### TASK TO CARRY OUT
With the pictures left out, restate every entry word for word.

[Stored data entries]
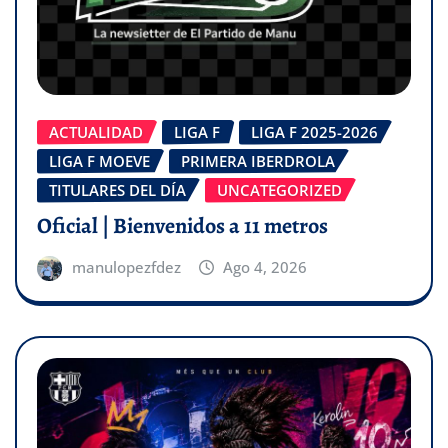
ACTUALIDAD
LIGA F
LIGA F 2025-2026
LIGA F MOEVE
PRIMERA IBERDROLA
TITULARES DEL DÍA
UNCATEGORIZED
Oficial | Bienvenidos a 11 metros
manulopezfdez
Ago 4, 2026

### SOLUTION TO THIS TASK
ACTUALIDAD
LIGA F
LIGA F 2025-2026
LIGA F MOEVE
PRIMERA IBERDROLA
TITULARES DEL DÍA
UNCATEGORIZED
Oficial | Bienvenidos a 11 metros
manulopezfdez
Ago 4, 2026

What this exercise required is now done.